🤖 AI Summary
This study investigates whether refusal behaviors in large language models are governed by a single activation direction. Through geometric analysis of the activation space and linear intervention techniques, the authors systematically examine the representational structure underlying eleven categories of refusal and noncompliant behaviors. The findings reveal that these behaviors correspond to multiple distinct activation directions, indicating directional diversity in refusal mechanisms. Nevertheless, manipulating any one of these directions produces a similar trade-off between appropriate refusal and over-refusal, suggesting the presence of a shared one-dimensional control mechanism.
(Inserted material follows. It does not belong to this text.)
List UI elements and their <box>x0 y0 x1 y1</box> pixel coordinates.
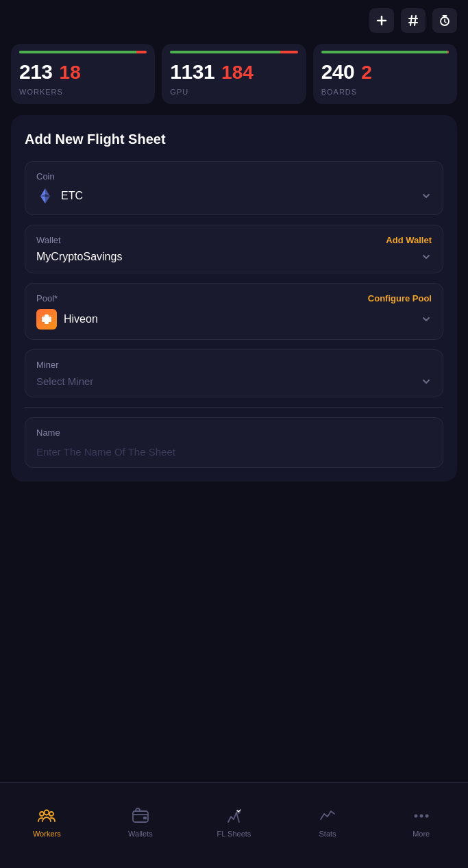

This work is the first to demonstrate that refusal behavior is co-regulated by multiple directions, with different directions primarily modulating how refusal is expressed rather than whether it occurs, thereby significantly advancing the understanding of model safety mechanisms.
📝 Abstract
Prior work argues that refusal in large language models is mediated by a single activation-space direction, enabling effective steering and ablation. We show that this account is incomplete. Across eleven categories of refusal and non-compliance, including safety, incomplete or unsupported requests, anthropomorphization, and over-refusal, we find that these refusal behaviors correspond to geometrically distinct directions in activation space. Yet despite this diversity, linear steering along any refusal-related direction produces nearly identical refusal to over-refusal trade-offs, acting as a shared one-dimensional control knob. The primary effect of different directions is not whether the model refuses, but how it refuses.